Aberrance-aware gradient-sensitive attentions for scene recognition
with RGB-D videos

Xinhang Song, Sixian Zhang, Yuyun Hua, Shuqiang Jiang
(ACMMM 2019)


With the developments of deep learning, previous approaches have made successes in scene recognition with massive RGB data obtained from the ideal environments. However, scene recognition in real world may face various types of aberrant conditions caused by different unavoidable factors, such as the lighting variance of the environments and the limitations of cameras, which may damage the performance of previous models. In addition to ideal conditions, our motivation is to investigate researches on robust scene recognition models for unconstrained environments. In this paper, we propose an aberrance-aware framework for RGB-D scene recognition, where several types of attentions, such as temporal, spatial and modal attentions are integrated to spatio-temporal RGB-D CNN models to avoid the interference of RGB frame blurring, depth missing, and light variance.

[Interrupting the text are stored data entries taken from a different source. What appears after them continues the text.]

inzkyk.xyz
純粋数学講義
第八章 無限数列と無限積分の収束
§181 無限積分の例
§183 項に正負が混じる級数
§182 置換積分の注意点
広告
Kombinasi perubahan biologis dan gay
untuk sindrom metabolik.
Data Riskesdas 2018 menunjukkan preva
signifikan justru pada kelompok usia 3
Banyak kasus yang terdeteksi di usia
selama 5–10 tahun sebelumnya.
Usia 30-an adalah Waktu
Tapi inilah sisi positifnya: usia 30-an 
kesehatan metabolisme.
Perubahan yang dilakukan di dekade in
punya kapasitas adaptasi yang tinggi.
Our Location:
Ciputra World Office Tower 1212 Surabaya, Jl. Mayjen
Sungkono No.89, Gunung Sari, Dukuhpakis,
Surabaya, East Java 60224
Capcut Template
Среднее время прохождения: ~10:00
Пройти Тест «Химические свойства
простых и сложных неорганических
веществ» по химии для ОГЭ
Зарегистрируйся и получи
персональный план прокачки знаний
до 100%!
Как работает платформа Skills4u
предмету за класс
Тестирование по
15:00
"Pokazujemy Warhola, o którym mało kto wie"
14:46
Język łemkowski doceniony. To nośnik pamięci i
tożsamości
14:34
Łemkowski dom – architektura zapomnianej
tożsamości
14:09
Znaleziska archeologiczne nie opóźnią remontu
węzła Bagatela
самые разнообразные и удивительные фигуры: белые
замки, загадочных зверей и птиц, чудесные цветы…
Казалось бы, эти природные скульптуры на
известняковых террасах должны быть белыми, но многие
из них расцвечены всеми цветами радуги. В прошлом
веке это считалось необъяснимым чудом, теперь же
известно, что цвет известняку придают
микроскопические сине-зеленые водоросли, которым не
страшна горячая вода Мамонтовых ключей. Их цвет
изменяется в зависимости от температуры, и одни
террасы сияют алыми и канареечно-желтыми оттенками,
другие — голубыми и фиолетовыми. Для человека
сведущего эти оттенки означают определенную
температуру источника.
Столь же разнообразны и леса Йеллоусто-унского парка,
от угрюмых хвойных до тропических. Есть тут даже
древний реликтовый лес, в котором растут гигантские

All the attentions are homogeneously obtained by projecting the gradient-sensitive maps of visual data into corresponding spaces. Particularly, the gradient maps are captured with the convolutional operations with the typically designed kernels, which can be seamlessly integrated into end-to-end CNN training. The experiments under different challenging conditions demonstrate the effectiveness of the proposed method.

  • Xinhang Song, Sixian Zhang, Yuyun Hua and Shuqiang Jiang. Aberrance-aware gradient-sensitive attentions for scene recognition with RGB-D videos. (ACM Multimedia 2019), 21-25 October 2019, Nice, France.